- [AIM OF THE TASK] Where in the data below does the word "Referits" appear? Copy every line that has it.

- [SOURCE MATERIAL]
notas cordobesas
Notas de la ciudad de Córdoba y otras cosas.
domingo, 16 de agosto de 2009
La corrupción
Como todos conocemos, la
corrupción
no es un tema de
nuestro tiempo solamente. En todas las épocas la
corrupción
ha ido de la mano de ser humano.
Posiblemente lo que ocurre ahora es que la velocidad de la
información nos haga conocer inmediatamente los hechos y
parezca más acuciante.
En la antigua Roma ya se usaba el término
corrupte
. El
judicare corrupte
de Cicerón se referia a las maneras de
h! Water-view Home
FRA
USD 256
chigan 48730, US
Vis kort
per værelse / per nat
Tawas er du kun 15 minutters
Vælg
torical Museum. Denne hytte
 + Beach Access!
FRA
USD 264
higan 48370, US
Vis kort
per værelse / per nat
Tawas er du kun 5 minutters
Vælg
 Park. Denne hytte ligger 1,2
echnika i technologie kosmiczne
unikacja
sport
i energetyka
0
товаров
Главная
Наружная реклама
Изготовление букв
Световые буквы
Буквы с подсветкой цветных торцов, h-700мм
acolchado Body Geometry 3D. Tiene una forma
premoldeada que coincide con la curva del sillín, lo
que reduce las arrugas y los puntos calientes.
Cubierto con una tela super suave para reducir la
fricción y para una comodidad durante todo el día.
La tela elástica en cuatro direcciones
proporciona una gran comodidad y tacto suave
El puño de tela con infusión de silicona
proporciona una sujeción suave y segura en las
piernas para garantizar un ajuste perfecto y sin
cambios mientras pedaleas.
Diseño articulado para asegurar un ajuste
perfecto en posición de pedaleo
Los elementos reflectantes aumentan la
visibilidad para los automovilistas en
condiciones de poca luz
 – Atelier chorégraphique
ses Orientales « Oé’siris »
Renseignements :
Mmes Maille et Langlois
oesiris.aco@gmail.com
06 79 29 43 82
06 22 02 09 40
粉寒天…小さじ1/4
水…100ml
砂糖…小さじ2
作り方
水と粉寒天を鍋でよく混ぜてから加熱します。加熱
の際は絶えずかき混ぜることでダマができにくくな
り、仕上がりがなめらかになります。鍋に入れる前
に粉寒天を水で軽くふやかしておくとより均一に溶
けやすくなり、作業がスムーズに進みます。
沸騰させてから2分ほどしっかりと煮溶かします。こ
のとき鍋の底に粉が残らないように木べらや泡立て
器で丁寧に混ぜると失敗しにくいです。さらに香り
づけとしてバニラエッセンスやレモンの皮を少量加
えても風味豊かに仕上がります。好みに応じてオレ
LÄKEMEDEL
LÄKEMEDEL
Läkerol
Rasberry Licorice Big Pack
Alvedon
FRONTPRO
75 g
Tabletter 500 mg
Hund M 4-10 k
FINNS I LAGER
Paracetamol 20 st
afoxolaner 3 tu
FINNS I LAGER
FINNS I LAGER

--

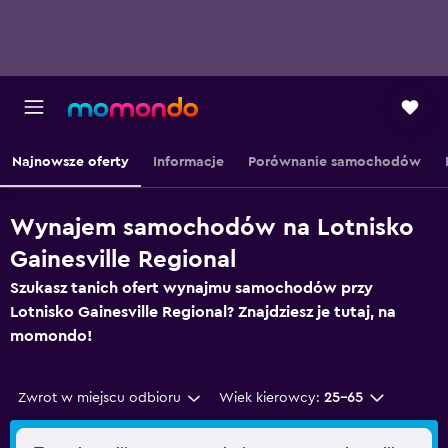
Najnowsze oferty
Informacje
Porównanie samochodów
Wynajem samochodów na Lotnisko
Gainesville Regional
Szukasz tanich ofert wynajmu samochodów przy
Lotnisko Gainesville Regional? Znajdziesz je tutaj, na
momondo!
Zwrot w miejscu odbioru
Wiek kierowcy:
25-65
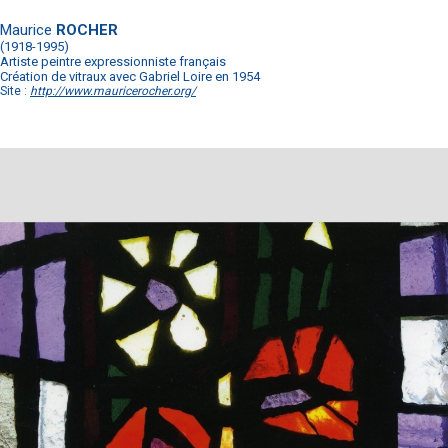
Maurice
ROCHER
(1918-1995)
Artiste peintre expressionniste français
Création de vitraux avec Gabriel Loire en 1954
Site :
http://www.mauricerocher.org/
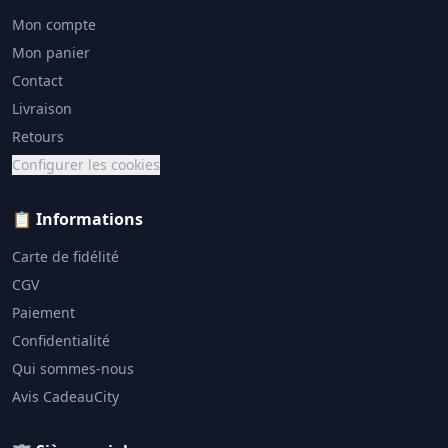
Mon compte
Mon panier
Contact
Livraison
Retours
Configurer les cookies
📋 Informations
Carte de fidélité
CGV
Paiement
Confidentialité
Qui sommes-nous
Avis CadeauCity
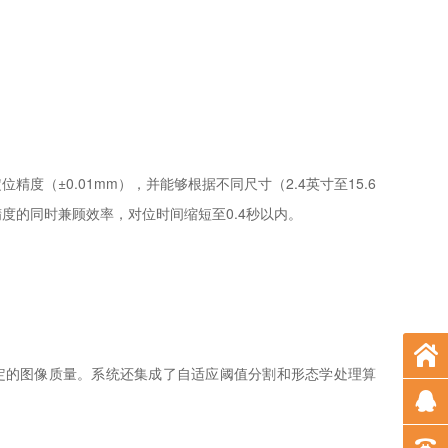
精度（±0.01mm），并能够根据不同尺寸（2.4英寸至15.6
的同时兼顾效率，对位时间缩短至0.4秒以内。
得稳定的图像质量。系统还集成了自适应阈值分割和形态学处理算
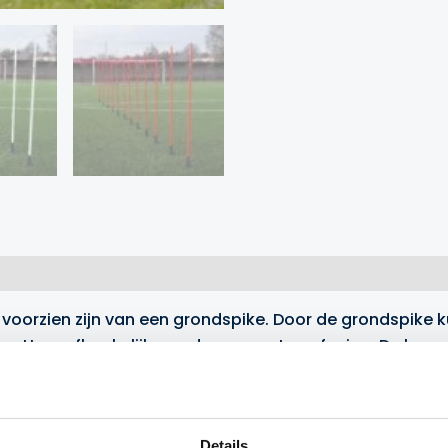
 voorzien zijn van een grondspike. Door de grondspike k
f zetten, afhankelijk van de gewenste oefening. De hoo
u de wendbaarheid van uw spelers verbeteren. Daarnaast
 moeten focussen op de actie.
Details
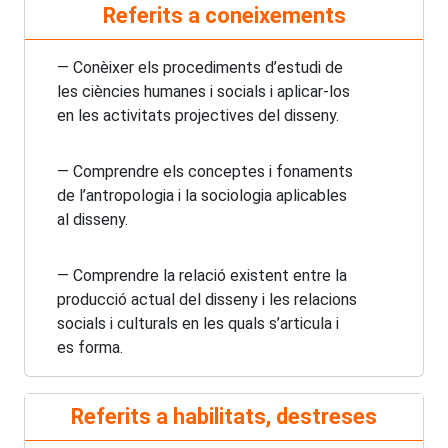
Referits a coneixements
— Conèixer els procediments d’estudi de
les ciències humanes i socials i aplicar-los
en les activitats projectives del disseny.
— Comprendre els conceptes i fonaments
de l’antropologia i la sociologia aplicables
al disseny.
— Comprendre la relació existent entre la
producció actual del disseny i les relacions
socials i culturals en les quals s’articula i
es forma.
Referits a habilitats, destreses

- [TASK SOLUTION]
Referits a coneixements
Referits a habilitats, destreses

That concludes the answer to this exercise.